On mental status examination, Dr. Bailey reported that Plaintiff was pleasant and cooperative (AR 138). He administered the Folstein Mini-Mental Status Examination, which is a cognitive test, and the Plaintiff scored a 26 out of 30 (AR 139).*fn2 Her immediate memory was good and her short term memory was fair (AR 139). She was able to perform all but one of the serial 7's (AR 139). She was able to follow simple instructions and write a full sentence (AR 139). Her thought processes were intact, her speech was clear and concise, and she had no preoccupations, thought disturbances or ideas of reference (AR 139-140). Dr. Bailey found her abstract thinking was intact, and that her intellectual ability was in the average to possibly above average range (AR 140). Her impulse control was sufficient and there were no known problems with her social judgment, although it was not known whether she had problems when she was intoxicated (AR 140). Dr. Bailey stated that her insight appeared to be poor but he considered her prognosis good if she continued with psychotherapy (AR 141).

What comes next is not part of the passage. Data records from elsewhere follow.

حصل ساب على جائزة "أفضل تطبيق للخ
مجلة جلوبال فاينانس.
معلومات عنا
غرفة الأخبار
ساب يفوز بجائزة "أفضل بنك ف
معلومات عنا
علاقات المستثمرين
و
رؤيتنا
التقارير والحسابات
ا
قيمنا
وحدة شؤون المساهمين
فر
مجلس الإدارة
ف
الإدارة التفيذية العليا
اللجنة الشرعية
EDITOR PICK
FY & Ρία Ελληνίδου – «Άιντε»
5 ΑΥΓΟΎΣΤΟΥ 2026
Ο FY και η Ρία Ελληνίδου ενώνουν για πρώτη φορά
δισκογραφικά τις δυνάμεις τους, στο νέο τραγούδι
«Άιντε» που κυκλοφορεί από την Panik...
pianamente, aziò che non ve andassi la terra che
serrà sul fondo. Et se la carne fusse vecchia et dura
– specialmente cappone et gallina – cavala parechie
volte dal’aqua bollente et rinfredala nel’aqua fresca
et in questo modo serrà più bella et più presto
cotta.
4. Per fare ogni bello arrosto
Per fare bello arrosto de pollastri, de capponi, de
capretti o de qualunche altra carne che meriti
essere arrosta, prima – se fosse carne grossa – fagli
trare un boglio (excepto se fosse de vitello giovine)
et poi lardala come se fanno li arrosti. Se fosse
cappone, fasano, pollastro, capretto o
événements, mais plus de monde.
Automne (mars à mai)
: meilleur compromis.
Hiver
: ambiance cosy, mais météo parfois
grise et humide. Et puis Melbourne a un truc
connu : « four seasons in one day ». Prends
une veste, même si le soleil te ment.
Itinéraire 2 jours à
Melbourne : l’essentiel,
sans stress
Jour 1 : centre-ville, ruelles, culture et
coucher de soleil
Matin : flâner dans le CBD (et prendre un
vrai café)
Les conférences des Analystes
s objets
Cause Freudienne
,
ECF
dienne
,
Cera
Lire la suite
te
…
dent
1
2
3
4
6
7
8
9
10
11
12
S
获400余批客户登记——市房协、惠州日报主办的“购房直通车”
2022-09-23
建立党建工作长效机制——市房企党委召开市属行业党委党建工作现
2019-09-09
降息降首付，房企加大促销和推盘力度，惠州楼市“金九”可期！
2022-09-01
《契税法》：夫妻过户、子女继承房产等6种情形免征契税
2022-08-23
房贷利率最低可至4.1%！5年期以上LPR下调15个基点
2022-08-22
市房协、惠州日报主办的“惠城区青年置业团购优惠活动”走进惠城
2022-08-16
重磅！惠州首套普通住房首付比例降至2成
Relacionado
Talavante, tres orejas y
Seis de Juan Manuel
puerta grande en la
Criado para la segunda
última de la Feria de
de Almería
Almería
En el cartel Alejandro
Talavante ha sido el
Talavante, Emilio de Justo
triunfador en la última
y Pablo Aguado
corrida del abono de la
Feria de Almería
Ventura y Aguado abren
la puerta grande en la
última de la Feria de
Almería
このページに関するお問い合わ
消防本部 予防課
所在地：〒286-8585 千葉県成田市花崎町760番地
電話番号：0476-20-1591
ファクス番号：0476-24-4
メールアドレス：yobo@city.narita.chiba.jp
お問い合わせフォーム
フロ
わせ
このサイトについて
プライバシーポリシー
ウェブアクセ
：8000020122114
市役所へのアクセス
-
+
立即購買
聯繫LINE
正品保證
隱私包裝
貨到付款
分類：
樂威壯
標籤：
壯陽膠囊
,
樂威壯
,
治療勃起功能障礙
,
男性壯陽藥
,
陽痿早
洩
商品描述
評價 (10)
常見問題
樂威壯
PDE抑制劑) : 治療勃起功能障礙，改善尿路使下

Plaintiff reported that she was generally able to perform activities of daily living, although at times she had difficulty keeping up with household chores (AR 141). She did not socialize and reported difficulty with concentration and attention due to anxiety (AR 141). Dr. Bailey recommended that she see a psychiatrist for medication review, attend AA meetings and see a therapist who specialized in substance abuse problems (AR 142). He diagnosed Plaintiff with panic attacks, anxiety and major depression, recurrent, and assigned her a GAF score of 60 (AR 142).*fn3

In connection with his evaluation, Dr. Bailey completed a Mental Functional Assessment form and concluded that Plaintiff was not limited in her ability to understand, remember, and carry out short, simple instructions; was only slightly limited in her ability to interact appropriately with the public, supervisors and co-workers; and was only moderately limited in her ability to understand and remember detailed instructions, make judgments on simple work-related decisions and respond appropriately to work pressures and changes in a routine work setting (AR 143).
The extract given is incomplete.